Volunteer was designed by Edward Burgess. Other racing yachts that he had designed were Puritan, which defeated the English yacht Genesta for the America’s Cup in 1885; and Mayflower, which beat out her English counterpart Galatea in the 1886 edition of that international competition. The owner of Volunteer was Charles J. Paine of the New York Yacht Club.

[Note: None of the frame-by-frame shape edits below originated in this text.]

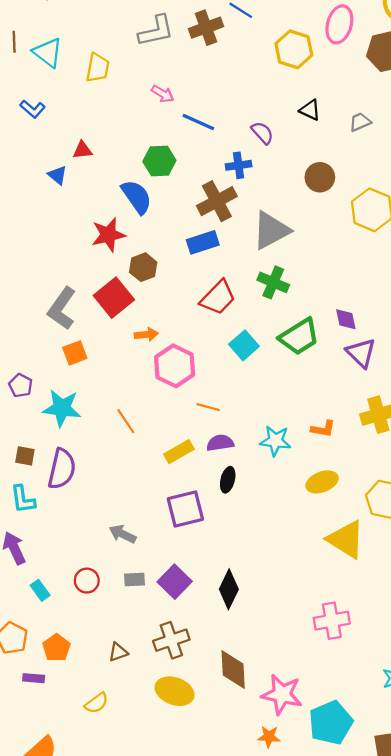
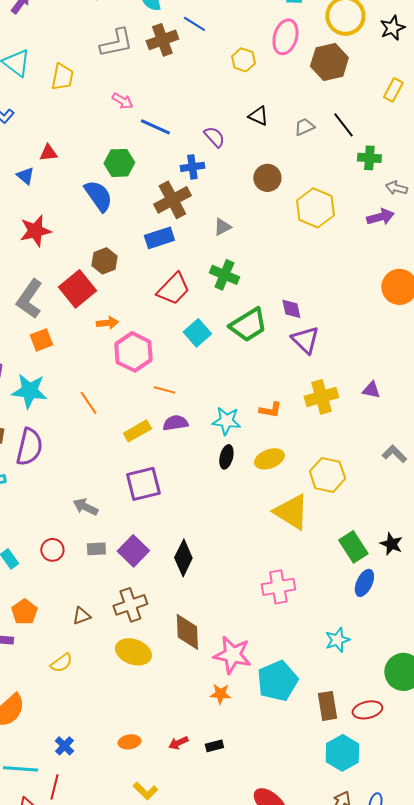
yellow hexagon: (294, 49) -> (243, 60), size x0.7
gray triangle: (271, 230) -> (222, 227), size x0.5
red star: (108, 235) -> (35, 231), moved
black ellipse: (228, 480) -> (226, 457), moved

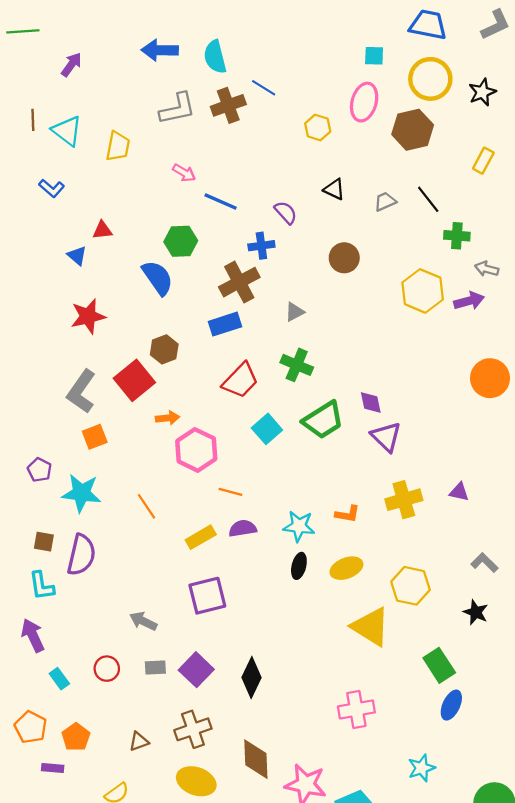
yellow hexagon: (315, 208) -> (423, 291), moved
black star: (391, 544) -> (476, 612), moved

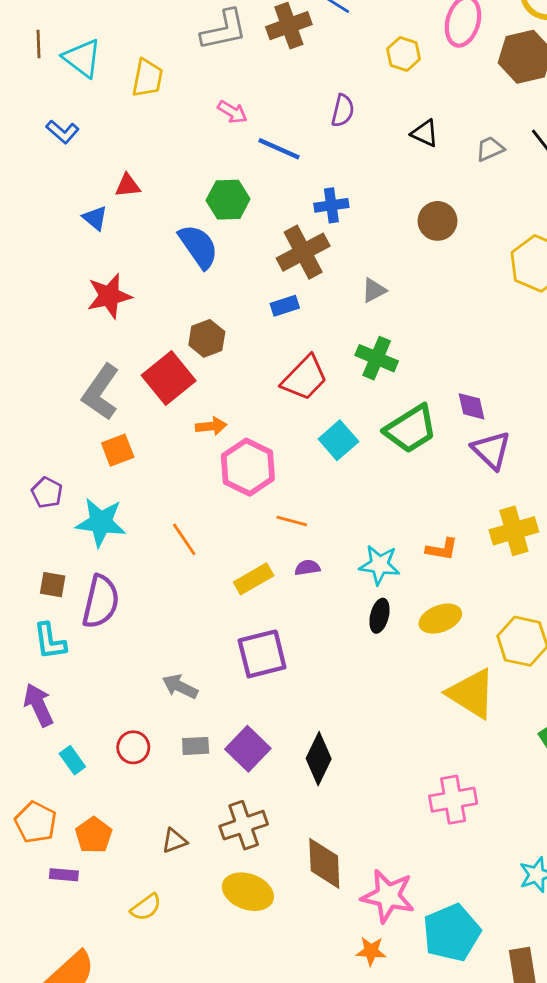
purple semicircle: (286, 213) -> (343, 111), moved, turned 55
blue rectangle: (225, 324) -> (285, 306), size x0.7
purple semicircle: (243, 528) -> (307, 568), size x0.7

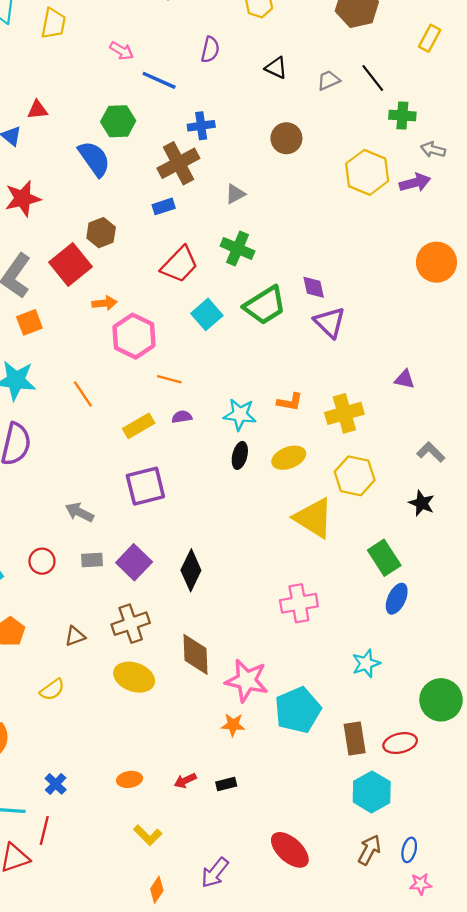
yellow cross: (514, 531) -> (344, 413), moved

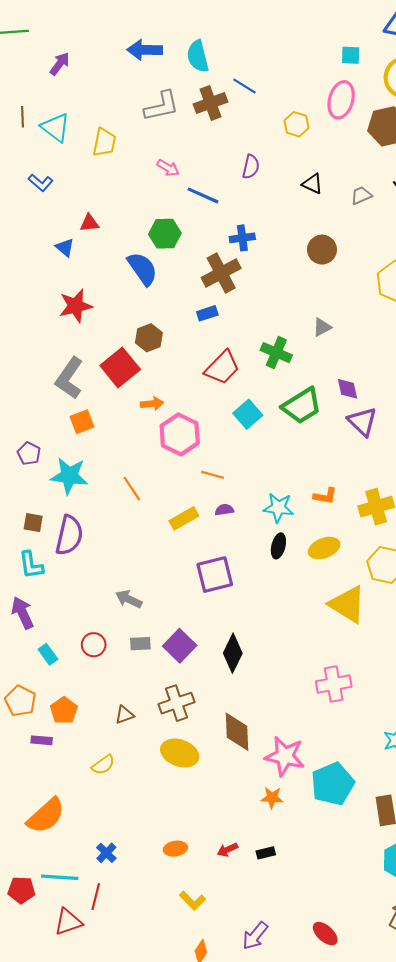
gray triangle: (235, 194) -> (322, 327), moved
purple square: (145, 486) -> (215, 575), moved
red ellipse: (290, 850) -> (325, 934), moved, size x0.7

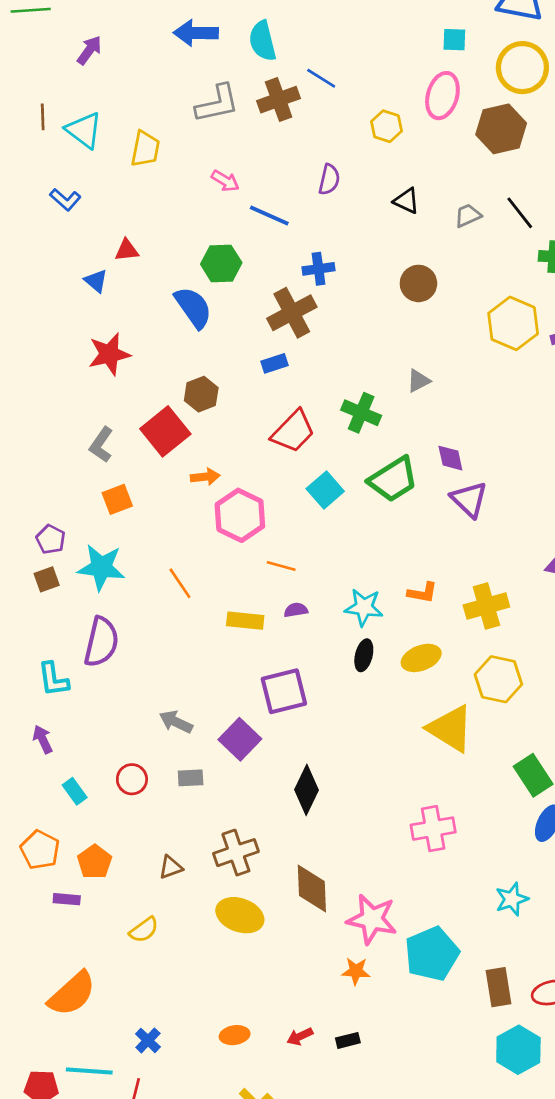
gray L-shape: (69, 378) -> (101, 445), size x0.7
yellow rectangle: (184, 518) -> (245, 621), turned 36
brown square: (33, 523) -> (47, 579), moved, turned -30
purple arrow: (22, 613) -> (43, 739), size x0.7
purple square: (180, 646) -> (240, 739), moved

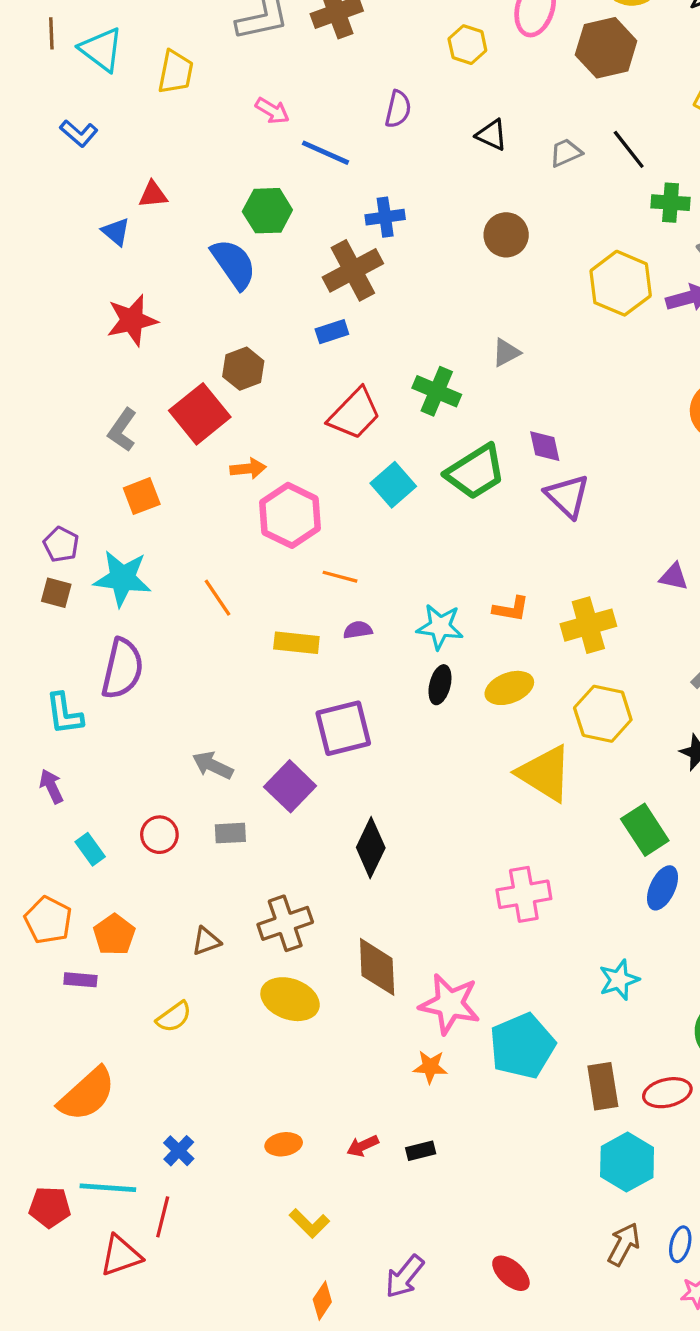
brown square: (47, 579) -> (56, 593), turned 35

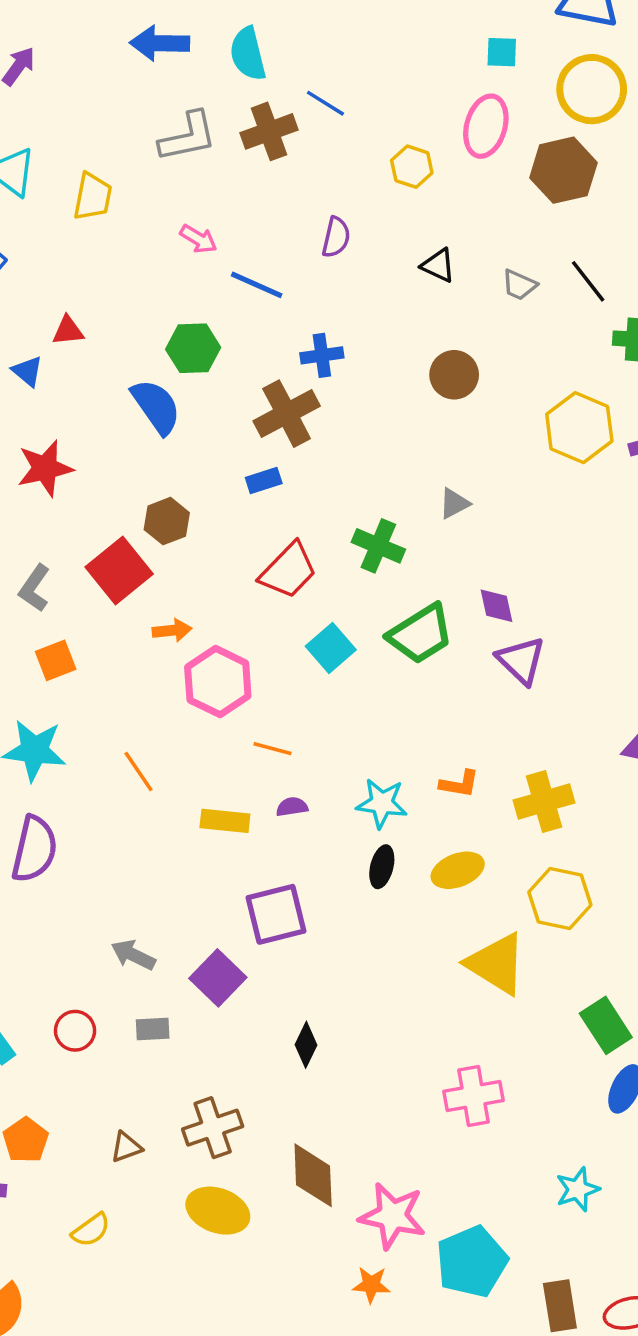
gray trapezoid: (566, 153) -> (519, 285), turned -132
black diamond: (371, 848) -> (306, 1045), size x0.7

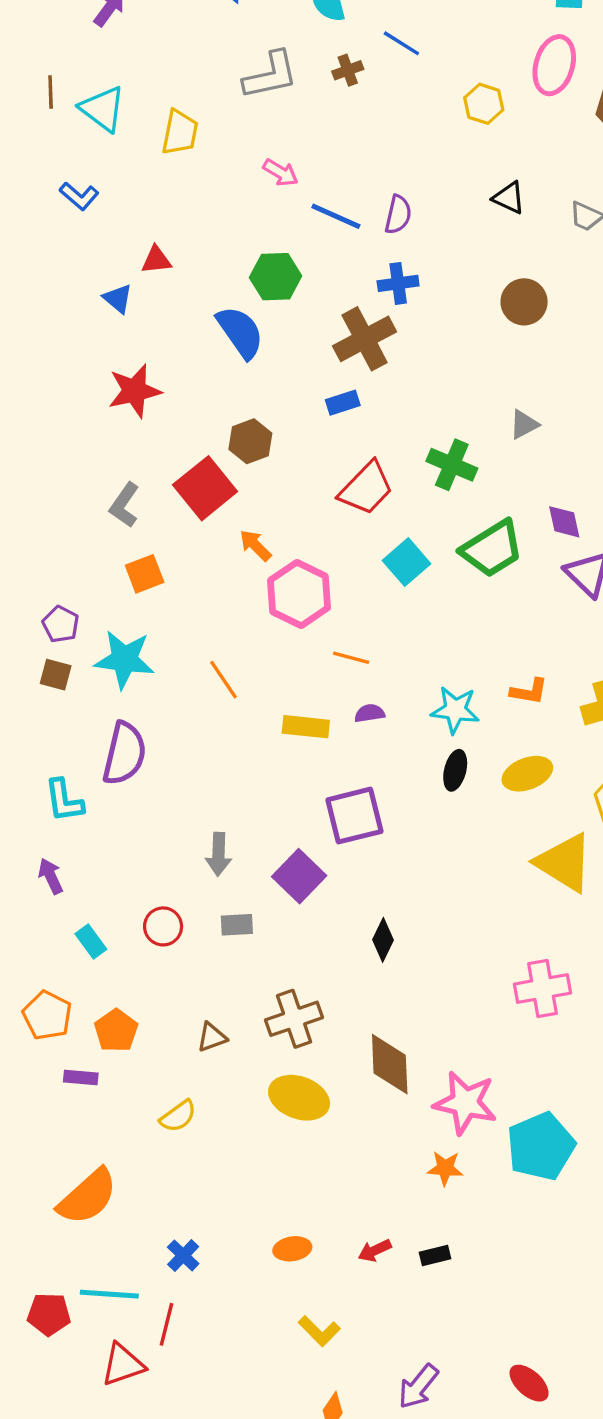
brown cross: (269, 131) -> (348, 70), size x0.6
purple semicircle: (336, 237) -> (398, 215), moved
orange arrow: (172, 630) -> (255, 545), turned -129
gray arrow: (133, 955) -> (218, 854), turned -114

Along with being an avid yachtsman, Paine had served as a Union Army general during the American Civil War.
The early-evening launch of Volunteer took place at the Pusey and Jones Company’s shipyard at the section of the Christina River in Wilmington, Delaware. Approximately 1,000 people showed up for the event. The next day’s edition of the Wilmington-based Morning News reported, “There were no formal christening ceremonies at the launch and the breaking of the usual bottle of vinious extract was omitted.”
Despite the comparative lack of traditional fanfare, the launch of Volunteer still proved to be exciting if somewhat intense for those in attendance. “As the boat struck the water, owing to the peculiar construction of her stern, she made a dip that conveyed the impression to many that she was going under,” recounted the Morning News. “A few ‘oh’s’ were heard among the spectators as those on the yacht’s deck stooped to meet the shock that came.” This article further noted, “Not a drop of water struck the deck of the craft, which, in less time than it took to write this sentence, floated as buoyant as a duck.”
Three months after her memorable launch, Volunteer — skippered by Captain Henry C. “Hank” Haff — prevailed over the Scottish yacht Thistle to win the America’s Cup during races in New York Bay. “The America’s cup remains in America,” proclaimed the Ohio-based Hicksville News. “The Volunteer won a great victory on [September 30], and settled for the present her superiority over any yacht ever designed on the other side of the Atlantic . . . Hundreds of craft of all sorts had gathered to honor Gen. Paine’s yacht, and all celebrated the victory in boisterous fashion.” (The above picture of Volunteer competing in that year’s edition of the America’s Cup was taken by renowned maritime photographer John S. Johnston.)
Not long after winning the America’s Cup, Volunteer was acquired by yachtsman and business executive John Malcolm Forbes. The yacht was subsequently modified as a schooner (a multi-masted sailing vessel), complete with a cabin and seven staterooms. Volunteer was eventually rerigged as a sloop, however, and ultimately broken apart in 1910 at a New York junkyard.